Then I don't understand what you mean. Like having train_seq_ordering, eval_seq_ordering etc. as global parameters? It's true that sequence ordering can be applied in the data pipeline independently from a given dataset instance. I guess that is what you have in mind? But sometimes you want to have it specific to the data. E.g. if sequence lengths in one dataset are similar, in the other one not, then you might want to use "random" and "laplace" ordering, respectively. (Maybe calculating the length is costly.)

And for meta-datasets, e.g. CombinedDataset, having control over the ordering in each subdataset individually makes it very flexible. A simple example would be, if you do "random" shuffling on CombinedDataset level you don't need shuffling of the subdatasets, i.e. use "default". How would you configure that with global parameters?

albertz commented 3 years ago

You can easily have different options for train/dev/eval.

Then I don't understand what you mean. Like having train_seq_ordering, eval_seq_ordering etc. as global parameters?

Yes, just like we already have it (but with different names). batching is only for training (i.e. like train_seq_ordering). For all eval datasets (dev/eval), the default logic of Dataset.get_default_kwargs_eval will be applied.

It's true that sequence ordering can be applied in the data pipeline independently from a given dataset instance. I guess that is what you have in mind?

Yes. I'm speaking explicitly independent of how we internally have it implemented also. We should think about what makes sense logically. What is easier for the user. What is easier to understand, more straight-forward.

But sometimes you want to have it specific to the data. E.g. if sequence lengths in one dataset are similar, in the other one not, then you might want to use "random" and "laplace" ordering, respectively. (Maybe calculating the length is costly.)

I don't understand what you mean? You configure batching = "random" or batching = "laplace" then? What's the problem in that?

I'm just arguing/discussing on the question here whether this should be an option to the dataset (in the train/dev dict in the config), or a separate option. Nothing else.

And for meta-datasets, e.g. CombinedDataset, having control over the ordering in each subdataset individually makes it very flexible. A simple example would be, if you do "random" shuffling on CombinedDataset level you don't need shuffling of the subdatasets, i.e. use "default". How would you configure that with global parameters?

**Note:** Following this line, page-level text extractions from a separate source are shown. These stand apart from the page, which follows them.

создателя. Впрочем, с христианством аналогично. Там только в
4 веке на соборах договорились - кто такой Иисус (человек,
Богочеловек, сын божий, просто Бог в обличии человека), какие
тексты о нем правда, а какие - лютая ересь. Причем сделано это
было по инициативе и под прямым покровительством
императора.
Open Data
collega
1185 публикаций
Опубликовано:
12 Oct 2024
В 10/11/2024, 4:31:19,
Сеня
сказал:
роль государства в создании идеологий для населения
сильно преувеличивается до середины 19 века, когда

But this discussion here is not about that. Technically, the global batching (or train_seq_ordering) is only applied to the main dataset (CombinedDataset), not to each sub datasets. This is already the case now. CombinedDataset just has:

self.datasets = {key: init_dataset(datasets[key]) for key in self.dataset_keys}

And init_dataset will ignore the global batching option.

Also, ignore the technical details of the current implementation. We can change anything we want. So the question just becomes, how it should be (and whether that make sense, or is technically possible -- maybe we are overlooking some things).

JackTemaki commented 3 years ago

I'm just arguing/discussing on the question here whether this should be an option to the dataset (in the train/dev dict in the config), or a separate option. Nothing else.

I vote against a separate option (named train_seq_ordering, other names would not make sense)

albertz commented 3 years ago

I'm just arguing/discussing on the question here whether this should be an option to the dataset (in the train/dev dict in the config), or a separate option. Nothing else.

I vote against a separate option (named train_seq_ordering, other names would not make sense)

So, to clarify: Seq ordering should be coupled to the dataset? But chunking should not be coupled to the dataset? (#376).

JackTemaki commented 3 years ago

I'm just arguing/discussing on the question here whether this should be an option to the dataset (in the train/dev dict in the config), or a separate option. Nothing else.

I vote against a separate option (named train_seq_ordering, other names would not make sense)

So, to clarify: Seq ordering should be coupled to the dataset? But chunking should not be coupled to the dataset? (#376).

Correct.